Zoos South Australia has recently introduced a complete suite of battery-operated vehicles, whipper snippers, blowers, and tools. Thanks to a corporate partnership with Toro Australia, the new vehicles and machinery mean that the Zoos SA horticulture team has reduced their carbon footprint and is saving around 77 litres of petrol a week. The team has a variety of day-to-day jobs that mean they need to travel across the zoo, whether it is to carry browse to different animals or move new planting around. The new battery-operated additions mean they can do this sustainably, leaving no carbon footprint as they charge up using the solar power available at the zoo. The equipment also has positive welfare benefits for the animals as they produce less noise than petrol alternatives. Sustainability is incredibly important to Zoos SA, from reducing water consumption to implementing reusable signage and powering the zoo with over 300,000kW of solar energy produced each year by their 230kw solar panels.

 

Auckland Zoo’s South East Asia Jungle Track

Auckland Zoo has just completed its largest development in the history of the zoo. After many years of planning and construction, Auckland Zoo’s South East Asia Jungle Track (SEAJT) has been completed with the opening of the Tropical Dome. The Tropical Dome mimics a hot and steamy Indonesian swamp forest habitat teeming with plant and animal life including one of the world’s largest crocodilians - Sunda gharial crocodiles. The track is currently home to 18 different wildlife species including primates (orangutans and siamangs); Sumatran tigers, Asian small-clawed otters, Sunda gharial crocodiles, and 14 different Southeast Asian fish species, including the threatened Arowana.

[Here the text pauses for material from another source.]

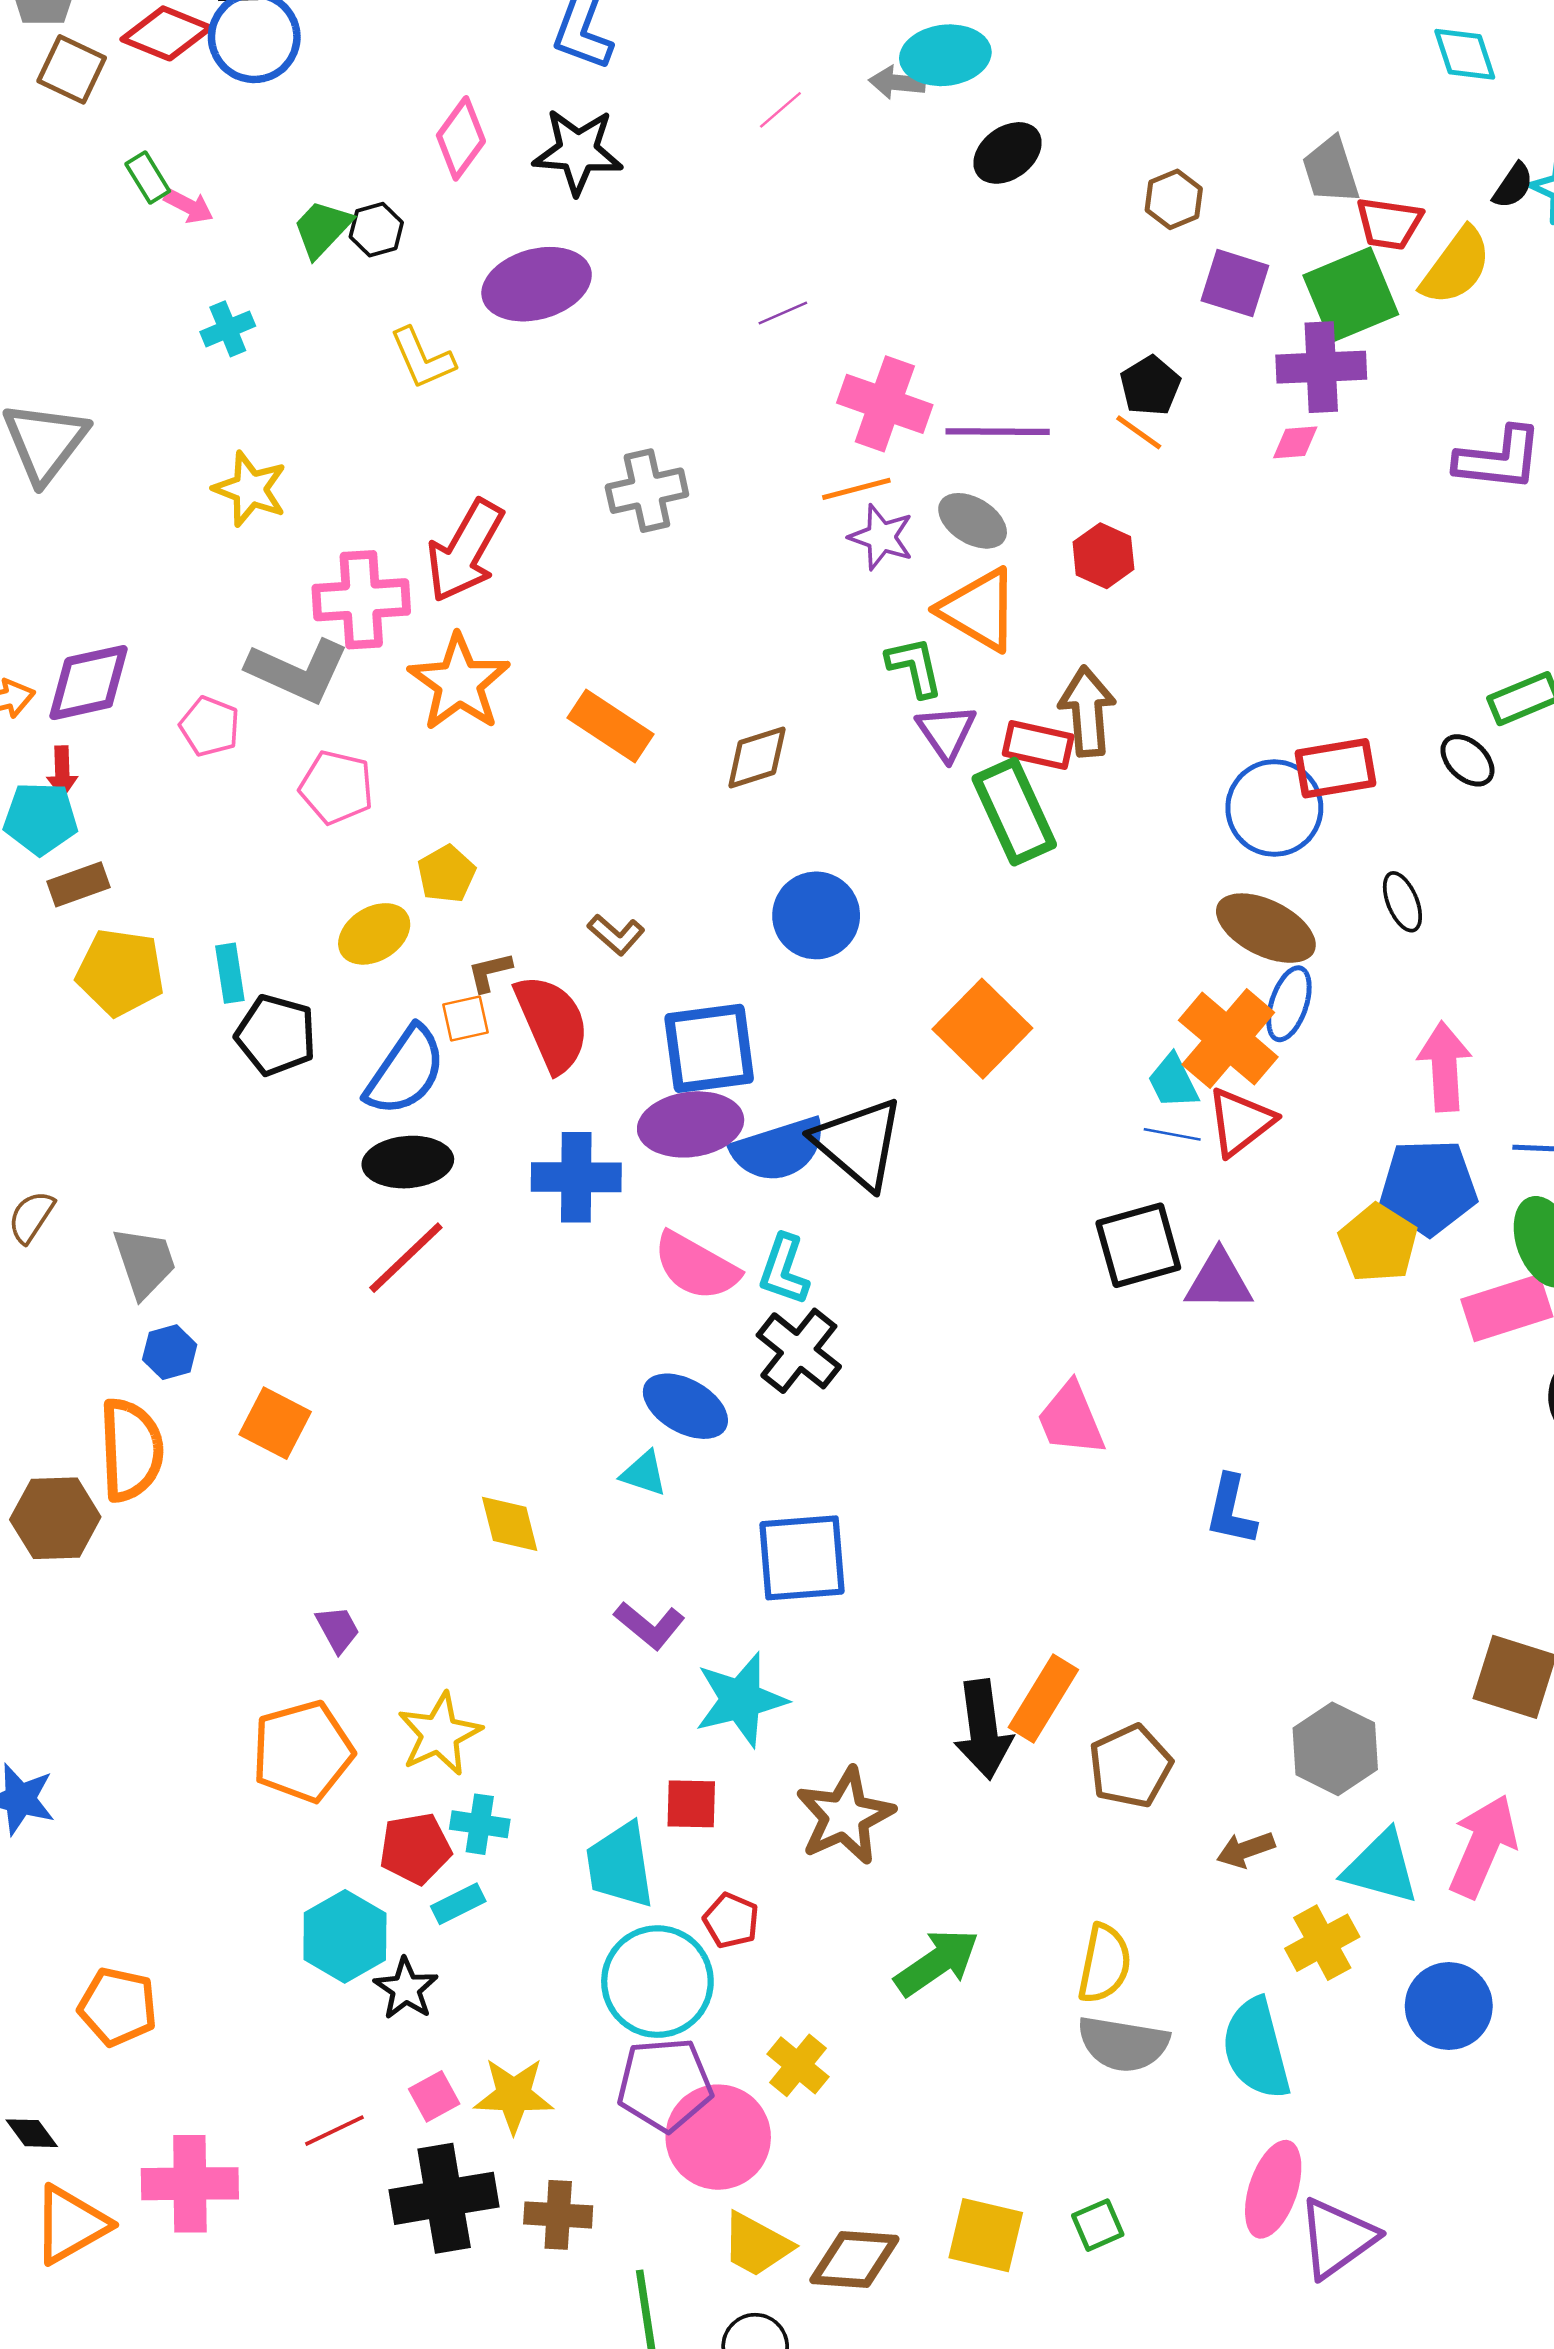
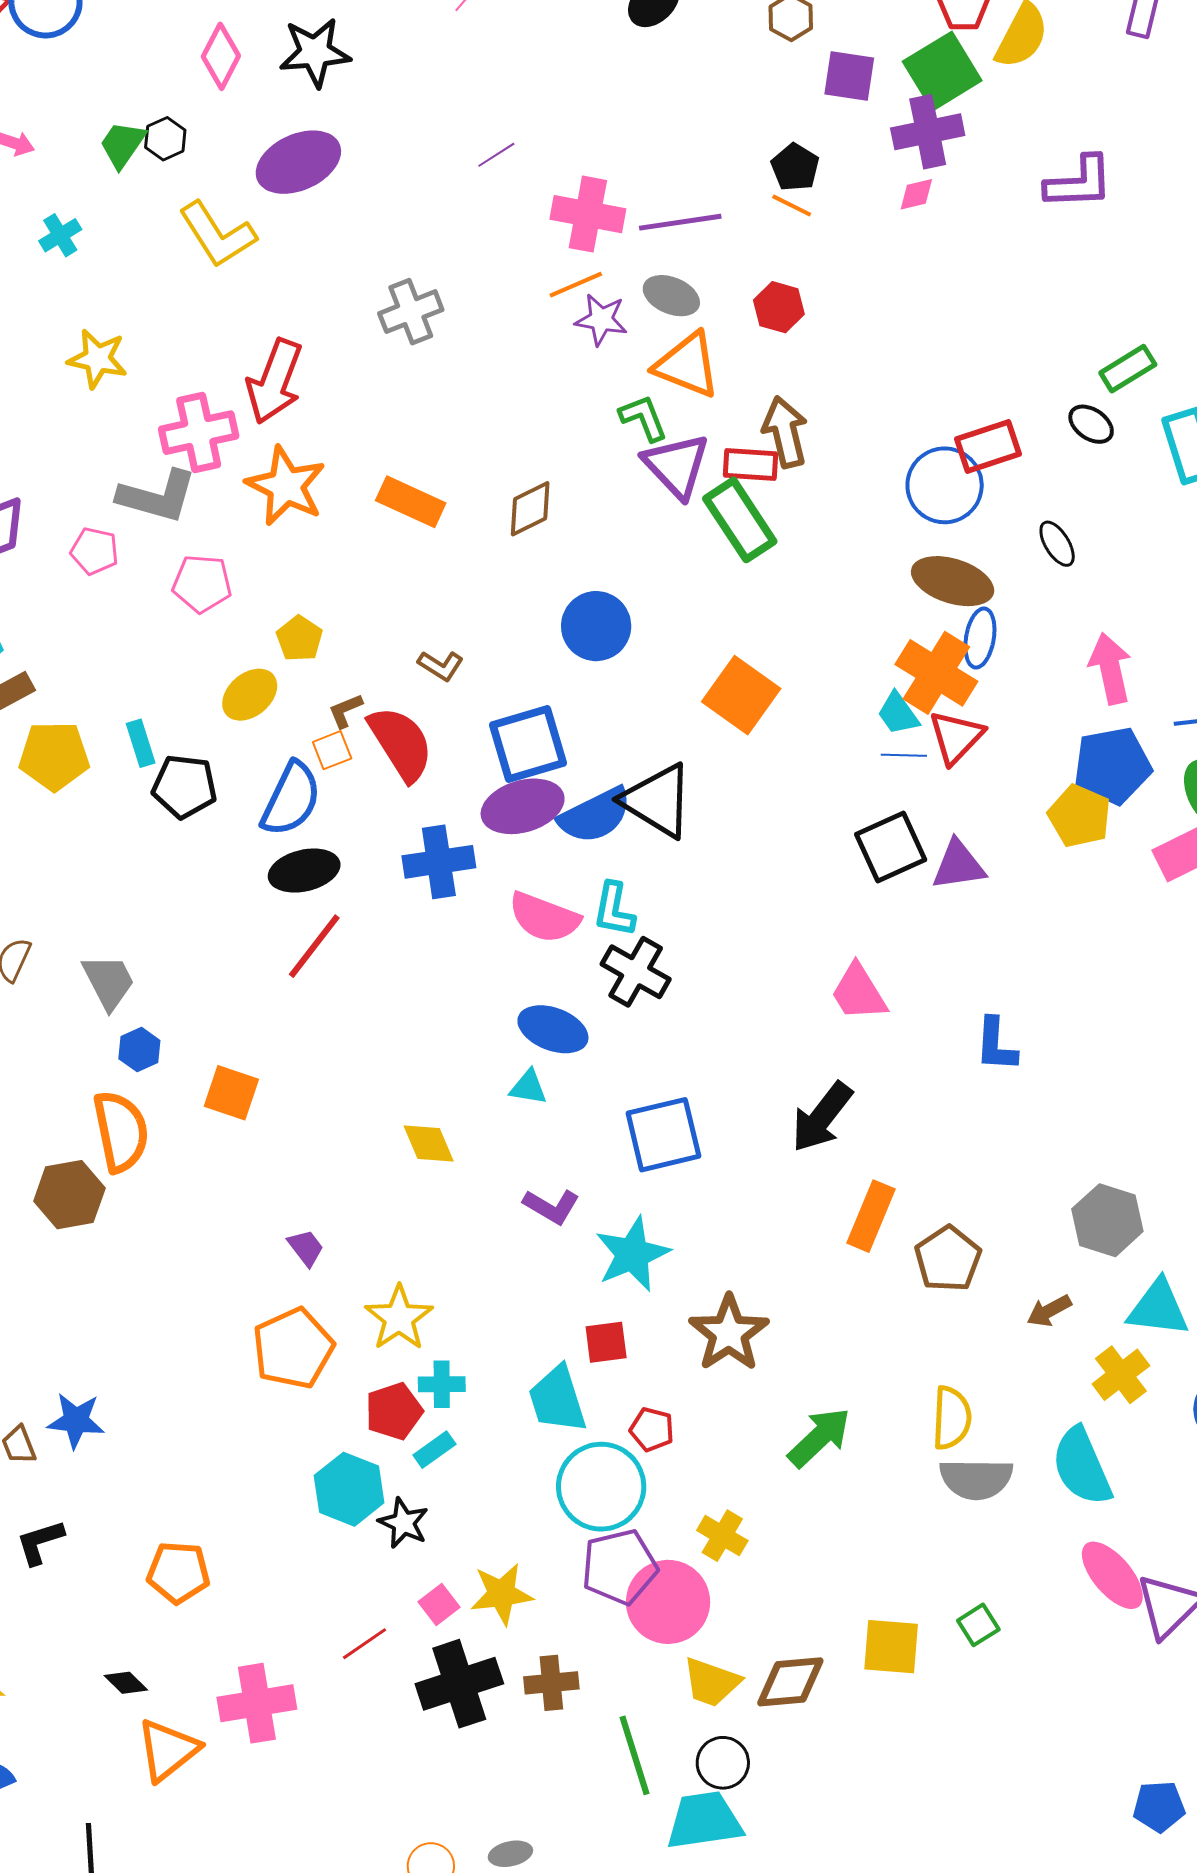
yellow L-shape: (422, 358) -> (217, 235), size x1.4
purple triangle: (946, 732) -> (676, 466), size x1.4
black arrow: (983, 1729) -> (822, 1117), moved, turned 54
pink ellipse: (1273, 2189) -> (1112, 1575), turned -50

The dome's climate remains at a stable 28 degrees with 70-90 per cent humidity thanks to innovative climate control technology. The SEAJT development, which took five years and $62m NZD to build, won the ZAA 2021 large-scale development habitat award.

The SEAJT features two other major habitats - a ‘high canopy’ for orangutans and siamangs that includes an extensive network of aerial pathways and a ‘lowlands’ habitat for Sumatran tigers and Asian small-clawed otters. At the heart of these interconnecting habitats, are a lake and wetlands (with filtration and water-purifying functions) experienced through the visitor boardwalk, and the aerial pathways that go out over the lake.

 

Auckland Zoo’s South East Asia Jungle Track

Zoos Victoria has recently partnered with family-owned coffee roasters, Genovese, to create ‘Coffee for Wildlife’, a product that supports projects that empower people to live in harmony with forests and wildlife. The coffee is shade-grown in Ethiopia, Papua New Guinea, and Sumatra. By growing coffee plants beneath the shade of established native trees, not only do the plants produce higher quality beans, but they also maintain and can even help to protect forest habitat for wildlife.

The project also works to support communities and farmers in these areas. Papua New Guinea sourced beans are grown in the cloud forests of the YUS Conservation Area (Yopno-Uruwa-Som) on Papua New Guinea’s rugged Huon Peninsula and are sourced through the Tree Kangaroo Conservation Program. Around 1,000 families farm the coffee, and all have pledged to protect portions of their land as habitat for wildlife, such as the Endangered Matchie’s Tree Kangaroo. So far, community members have committed to conserving over 180,000 acres of land as habitat.

The Sumatran beans are sourced from the Orang Utan Coffee Project, who work with 350 smallholder farmers in seven villages located in the Gayo Highlands in Aceh. Each of these villages borders on the internationally significant Leuser Ecosystem, an approximately 1-million-hectare area that is the last place on Earth where rhinos, tigers, elephants and orangutans all still roam. The Orang Utan Coffee Project aims to protect wildlife by preserving the remaining rainforest habitat of the Leuser Ecosystem. A portion (50 Euro cents per kg of green beans) of exports is also directed to support the work of the Sumatran Orangutan Conservation Program.

The Ethiopian beans grow wild with minimal intervention beneath tree canopy in Afromontane forest in an area called the Bench-Sheko zone, in the country’s southwest. The coffee is sourced via a long-standing initiative – the Community Conservation of Wild Coffee and Natural Forest Management Project – that supports the community-based conversation of wild and minimal-intervention coffee. One of the central aims of the project is to empower local communities to manage forest resources profitably and develop sustainable uses for non-timber forest products. The main beneficiaries of the coffee growing are 79 local communities with forest management groups.